Enfin, la croissance postérieure du ver, en dehors de toute régénération, repose elle-même sur des populations de cellules souches à destinées restreintes. Ces cellules souches postérieures, perdues après amputation, sont donc régénérées à partir de cellules différenciées de la même identité, qu'elles ont précédemment produites dans le processus de croissance.
Un nouveau modèle pour explorer les mécanismes de la régénération
Le ver annelé est donc de ce point de vue très différent d'un autre groupe de vers qui a été étudié pour ses capacités remarquables de régénération: les vers plats ou planaires. La planaire possède des cellules souches pluripotentes qui sont seules responsables de sa croissance et de sa régénération.
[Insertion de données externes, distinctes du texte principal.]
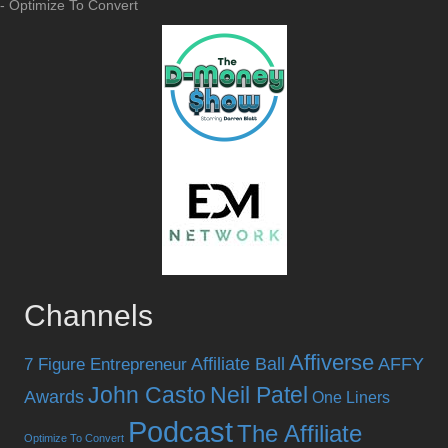
- Optimize To Convert
Channels
Affiverse
Affiliate Ball
AFFY
7 Figure Entrepreneur
John Casto
Neil Patel
Awards
One Liners
Podcast
The Affiliate
Optimize To Convert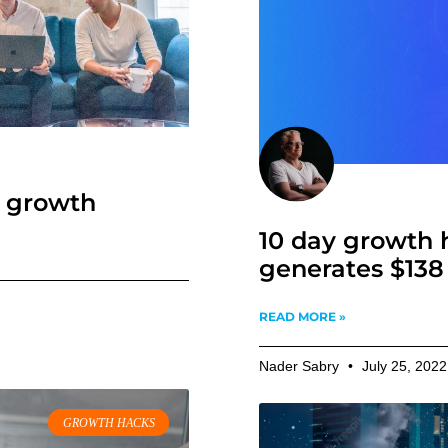
f growth
The Growing G
10 day growth 
generates $138 
READ MORE »
Nader Sabry
May 9, 2023
READ MORE »
Nader Sabry
July 25, 202
GROWTH HACKS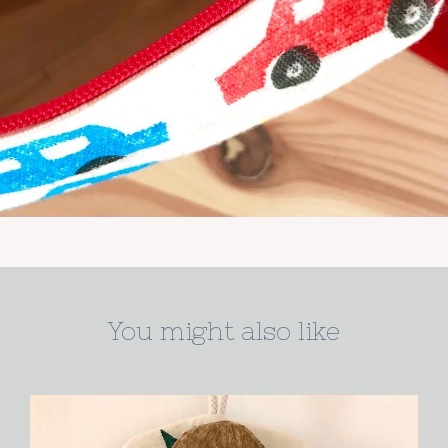
You might also like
L'étude comparative de ces modèles animaux apportera à l'avenir beaucoup d'enseignement et permettra de mieux comprendre les mécanismes mis en jeu chez les vertébrés.
Les scientifiques soulignent un autre point important: ces cellules à potentiel restreint chez les vers marins sont activées par une voie de signalisation moléculaire connue appelée la voie TOR, également impliquée dans la régénération chez les vertébrés, comme la salamandre. En inhibant cette voie chez le ver, la régénération est bloquée, prouvant son rôle central dans l'activation des cellules souches après une blessure.
Ce travail contribue à l'évolution des connaissances sur la biologie de la régénération, offrant un cadre méthodologique qui pourra être appliqué à d'autres espèces pour comparer les mécanismes en jeu.